▸ **EXERCISE REQUIREMENTS**: Could you repeat exactly the lines from the one containing "Empiezan a llover propuestas: Abelardo" through the last line of the records, with no pictures?

Page images and extracted text:
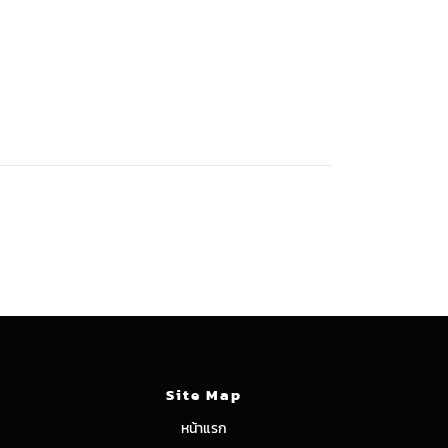
Site Map
หน้าแรก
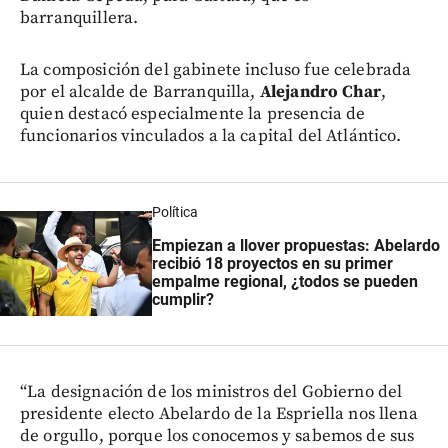
barranquillera.
La composición del gabinete incluso fue celebrada
por el alcalde de Barranquilla,
Alejandro Char
,
quien destacó especialmente la presencia de
funcionarios vinculados a la capital del Atlántico.
Política
Empiezan a llover propuestas: Abelardo
recibió 18 proyectos en su primer
empalme regional, ¿todos se pueden
cumplir?
“La designación de los ministros del Gobierno del
presidente electo Abelardo de la Espriella nos llena
de orgullo, porque los conocemos y sabemos de sus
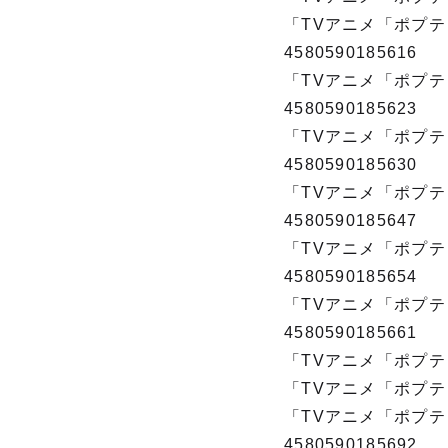
「TVアニメ「ポプテ
4580590185616
「TVアニメ「ポプテ
4580590185623
「TVアニメ「ポプテ
4580590185630
「TVアニメ「ポプテ
4580590185647
「TVアニメ「ポプテ
4580590185654
「TVアニメ「ポプテ
4580590185661
「TVアニメ「ポプテピ
「TVアニメ「ポプテピ
「TVアニメ「ポプテ
4580590185692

▸ **TASK RESULT**:
Empiezan a llover propuestas: Abelardo
recibió 18 proyectos en su primer
empalme regional, ¿todos se pueden
cumplir?
“La designación de los ministros del Gobierno del
presidente electo Abelardo de la Espriella nos llena
de orgullo, porque los conocemos y sabemos de sus
「TVアニメ「ポプテ
4580590185616
「TVアニメ「ポプテ
4580590185623
「TVアニメ「ポプテ
4580590185630
「TVアニメ「ポプテ
4580590185647
「TVアニメ「ポプテ
4580590185654
「TVアニメ「ポプテ
4580590185661
「TVアニメ「ポプテピ
「TVアニメ「ポプテピ
「TVアニメ「ポプテ
4580590185692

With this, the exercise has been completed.